Kirk calls for Government action on care sector pay to shore up strained system
Published on 24 May 2023 4 minutes read
Scotland's care system is under strain, the Church of Scotland's General Assembly has been warned, with a call for the Scottish Government to act now and to honour its commitment to invest in the workforce.
Presenting the Social Care Council report to the General Assembly in Edinburgh, Rev Thom Riddell, convener of CrossReach, the Church of Scotland's social care arm, said the latest impact report was "brimming with positivity" with stories of success from a number of different service areas.
These included high levels of satisfaction from service users, CrossReach's contribution to the reduction of drugs deaths in Scotland, supporting children and young people to thrive and reach their full potential, and helping people living with dementia through initiatives such as its award-winning Heart for Art project.
"These are good news stories for CrossReach, but they are also good news stories for the whole of the Church of Scotland as it fulfils part of its own ministry and mission in in responding to human need by loving service," he said.
However, Mr Riddell went on to warn that staff shortages and inconsistencies in staffing are having an impact on the care and support provided.
"Recruitment and retention of a skilled, qualified and experienced workforce is key to delivering good quality support, but it has never been harder," he said.
"While we pay the best salaries that we can afford, many experienced social care staff have left for better paid jobs, forced to make difficult choices between supporting the people with whom they have made strong enabling relationships and the need to support their own families."
CrossReach had also been forced to make difficult choices about what care could be offered, and had often been forced to rely on expensive agency staff, which again had an impact on CrossReach's ability to budget and run its services sustainably.
This has contributed to CrossReach's staffing costs rising well above the 3.8% pay rise awarded by Government from April 2023 to staff working in adult care services alone, leaving organisations like CrossReach to find the funding for staff working in children services, which were not recognised by Government in the latest pay rounds. Despite the pay award, the gap between care workers and those doing equivalent jobs in NHS and other sectors simply continues to grow.
"Our skilled, qualified experienced and dedicated staff in the voluntary sector are now at least 19% behind their counterparts in other agencies and that needs to change," Mr Riddell added.
Faith leaders lead call for change
The situation had been made even harder by the recognised delay by Government in delivering on its Fair Work promise to Scotland's care sector, but Scotland's faith leaders are leading the call for that to change.

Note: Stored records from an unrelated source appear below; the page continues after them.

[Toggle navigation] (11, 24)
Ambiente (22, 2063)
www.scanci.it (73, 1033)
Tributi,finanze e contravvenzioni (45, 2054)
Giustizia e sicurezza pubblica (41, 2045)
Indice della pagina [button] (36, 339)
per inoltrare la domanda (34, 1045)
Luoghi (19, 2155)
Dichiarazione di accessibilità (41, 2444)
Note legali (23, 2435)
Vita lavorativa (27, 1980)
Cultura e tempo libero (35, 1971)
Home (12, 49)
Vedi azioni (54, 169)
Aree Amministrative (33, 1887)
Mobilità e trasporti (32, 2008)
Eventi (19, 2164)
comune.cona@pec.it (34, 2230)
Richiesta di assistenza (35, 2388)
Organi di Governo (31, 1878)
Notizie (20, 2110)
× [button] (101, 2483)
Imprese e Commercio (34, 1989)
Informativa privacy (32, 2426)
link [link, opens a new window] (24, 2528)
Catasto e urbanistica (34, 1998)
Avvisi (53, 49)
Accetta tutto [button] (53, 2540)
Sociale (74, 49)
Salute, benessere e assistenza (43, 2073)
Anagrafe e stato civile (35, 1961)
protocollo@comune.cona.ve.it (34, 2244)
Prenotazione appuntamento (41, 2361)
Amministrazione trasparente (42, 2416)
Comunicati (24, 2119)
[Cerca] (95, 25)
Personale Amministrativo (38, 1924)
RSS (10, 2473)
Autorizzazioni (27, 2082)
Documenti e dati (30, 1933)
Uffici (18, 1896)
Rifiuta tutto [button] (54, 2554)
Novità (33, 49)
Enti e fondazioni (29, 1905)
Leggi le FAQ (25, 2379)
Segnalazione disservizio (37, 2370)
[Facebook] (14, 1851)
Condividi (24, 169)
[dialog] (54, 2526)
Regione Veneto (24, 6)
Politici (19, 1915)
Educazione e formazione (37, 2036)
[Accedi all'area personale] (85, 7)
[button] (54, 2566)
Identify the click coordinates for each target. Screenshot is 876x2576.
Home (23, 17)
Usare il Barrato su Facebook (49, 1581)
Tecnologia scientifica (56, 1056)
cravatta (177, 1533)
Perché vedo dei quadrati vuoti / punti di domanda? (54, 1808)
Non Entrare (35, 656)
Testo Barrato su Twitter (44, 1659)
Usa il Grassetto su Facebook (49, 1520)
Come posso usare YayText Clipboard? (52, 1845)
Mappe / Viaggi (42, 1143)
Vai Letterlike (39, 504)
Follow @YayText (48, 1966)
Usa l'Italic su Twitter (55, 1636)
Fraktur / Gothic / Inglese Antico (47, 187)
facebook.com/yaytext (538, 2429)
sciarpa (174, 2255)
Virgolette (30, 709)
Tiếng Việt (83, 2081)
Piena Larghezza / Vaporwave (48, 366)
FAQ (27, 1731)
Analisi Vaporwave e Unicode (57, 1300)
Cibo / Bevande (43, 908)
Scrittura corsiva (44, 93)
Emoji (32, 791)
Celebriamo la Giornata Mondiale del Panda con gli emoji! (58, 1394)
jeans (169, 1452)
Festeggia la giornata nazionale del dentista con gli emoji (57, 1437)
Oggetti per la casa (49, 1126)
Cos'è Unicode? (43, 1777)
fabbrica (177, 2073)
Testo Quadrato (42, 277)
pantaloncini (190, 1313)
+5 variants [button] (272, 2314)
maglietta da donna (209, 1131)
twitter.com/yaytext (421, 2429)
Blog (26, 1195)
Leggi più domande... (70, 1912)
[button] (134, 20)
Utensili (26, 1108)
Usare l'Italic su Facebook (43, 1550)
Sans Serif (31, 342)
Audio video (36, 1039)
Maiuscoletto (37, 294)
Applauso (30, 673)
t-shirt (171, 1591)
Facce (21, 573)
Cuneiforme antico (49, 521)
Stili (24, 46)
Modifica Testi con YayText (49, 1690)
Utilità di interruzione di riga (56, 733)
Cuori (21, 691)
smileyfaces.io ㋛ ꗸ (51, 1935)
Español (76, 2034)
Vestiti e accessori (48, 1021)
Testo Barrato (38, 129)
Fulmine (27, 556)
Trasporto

Earlier this month, the then Moderator, Very Rev Iain Greenshields, and the Archbishop of Glasgow, Archbishop William Nolan, signed a declaration calling on the Scottish Government to do everything in its power to ensure all frontline care staff were immediately paid a minimum of £12, and encouraged other faith leaders to follow them in showing support for the sector. Add your name to the faith leaders declaration.
"The workforce issue is not just critical to CrossReach, but to the future of social care as a whole," Mr Riddell warned.
"In a Government consultation last year, people of all ages clearly said that they want more control over their own lives so that they could live life to the full. We fully support these views. We also know that there are waiting lists in many areas of social care and it is becoming more and more difficult for people to access the support that they need."
Mr Riddell concluded by saying that although he believed the Church should remain appropriately concerned about social care and its challenges, worry should be put aside to concentrate on the many positives which were happening.
"The social care system may be under significant pressure, but there is hope and signs of life, in all its fullness, within CrossReach and the wider Church of Scotland," he said.
"We should be extremely proud of CrossReach"
In response, outgoing Moderator Dr Greenshields said that one of the most positive experiences of his year as Moderator was the time spent with CrossReach, visiting care homes where people were treated as if they were in their own homes, and recovery projects helping people to tackle substance use and to recover well.
"I think we should be extremely proud that CrossReach are associated with our Church and encourage you to be as supportive as we possibly can be," he added.
Ian Forrester, an elder at St Andrew's Church in Brussels, agreed, adding that: "Governments in Scotland should be extremely embarrassed that they pay so little for the benefits that CrossReach convey in society and should find the money to properly fund social care."
Church of Scotland Guild general secretary Karen Gillon also called on everyone attending the General Assembly to lobby their MSPs to ensure the Scottish Government honoured its commitment to fair pay for the care sector, commenting: "If we embarrass governments, they will find the money."
She said: "'Raising the pay of care workers costs money, but surely those staff deserve to be given the same dignity as the people they work with.
On the issue of funding being promised to the staff working in adult services, but not children's services she commented: "We would not accept a nurse working in a geriatric ward being paid less than a nurse working in paediatric care, and so it must be the same in the care sector."